A continuation of A guide to the novels of Anthony Trollope, Part 1: The Chronicles of Barsetshire and Part 2: The Palliser novels.

The Way We Live Now (1875): One of Trollope's greatest and most entertaining novels, which is eerily prescient about the destructiveness of rampant greed and speculation. Augustus Melmotte, a financier of immense wealth and mysterious (and possibly Jewish) origins, sets up in London and soon has rich men clamoring to buy shares in a railroad investment scheme. Paul Montague, a young and near-penniless partner in the scheme, raises questions about what is happening with all the money, but is brushed off. Meanwhile Paul is falling in love with Henrietta Carbury, which causes a breach between him and his older cousin and patron Roger Carbury, who has long loved Henrietta. Henrietta is in turn heartbroken when she learns that Paul has been seen with Mrs. Hurtle, an American woman with whom Paul has had a long-term affair and to whom he may have promised marriage.

Then there is Henrietta's ne'er-do-well brother Sir Felix Carbury, who has quickly run through his inheritance. He sees in Melmotte's daughter Marie a way of disembarrassing himself from his present and future debts, while Marie sees in Sir Felix a way of escaping her stultifying family life. Finally, there is Georgiana Longestaffe, a sister of one of Sir Felix's cronies. In her desire to marry a rich man, she makes a series of blunders that lead instead to her social ostracism. Ultimately she engages herself to the considerably older Ezekiel Breghert, an upright and honorable Jewish banker; but then she learns that, thanks to Melmotte's fraudulent machinations, Breghert has lost a vast sum of money. The portraits of Melmotte, Sir Felix and Georgiana—people who measure their relationships with others solely on the basis of the monetary and social benefit to themselves—are devastating. For none of them is happiness truly possible.

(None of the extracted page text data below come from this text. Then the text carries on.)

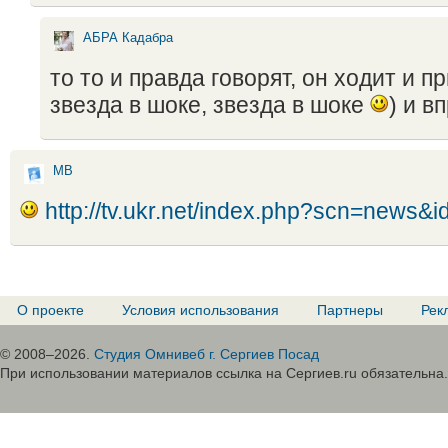
АБРА Кадабра
то то и правда говорят, он ходит и п
звезда в шоке, звезда в шоке
) и в
МВ
http://tv.ukr.net/index.php?scn=news&
О проекте
Условия использования
Партнеры
Рек
© 2008–2026.
Студия Омнивеб г. Сергиев Посад
При использовании материалов ссылка на Сергиев.ru обязательна.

Perhaps this is the place to address the anti-Jewish attitudes that are occasionally expressed in Trollope's novels. It is difficult to know whether these attitudes are Trollope's own, or whether they are simply the expression of the prejudices of (often not very admirable) characters. Certainly, anti-Jewish feeling was quite common in Victorian society; Trollope, in portraying that society, could not ignore those feelings, and it would be remarkable if he himself were completely immune from them. However, Mr. Breghert, who is the only unambiguously Jewish character in The Way We Live Now, is also unambiguously kind, respectable, and honest. He is also one of Melmotte's victims, and Georgiana's treatment of him is a reflection of her weak and shallow nature.

Similarly, Trollope seems to share some of the common Victorian attitudes about the proper sphere and deportment of women. In Can You Forgive Her? he is capable of writing about Alice Vavasor's acceptance of Mr. Grey, "Of course she had no choice but to yield. He, possessed of power and force infinitely greater than hers, had left her no alternative but to be happy." But at the same time, Trollope shows a keen awareness of how painful and unjust could be the duties of women in Victorian society. Alice Vavasor, Lady Laura in the Palliser novels and Mrs. Hurtle in The Way We Live Now chafe at the domesticity and subservience expected of women. They want to live in a way that has an impact on the larger world, and Trollope portrays their dilemmas with great sympathy.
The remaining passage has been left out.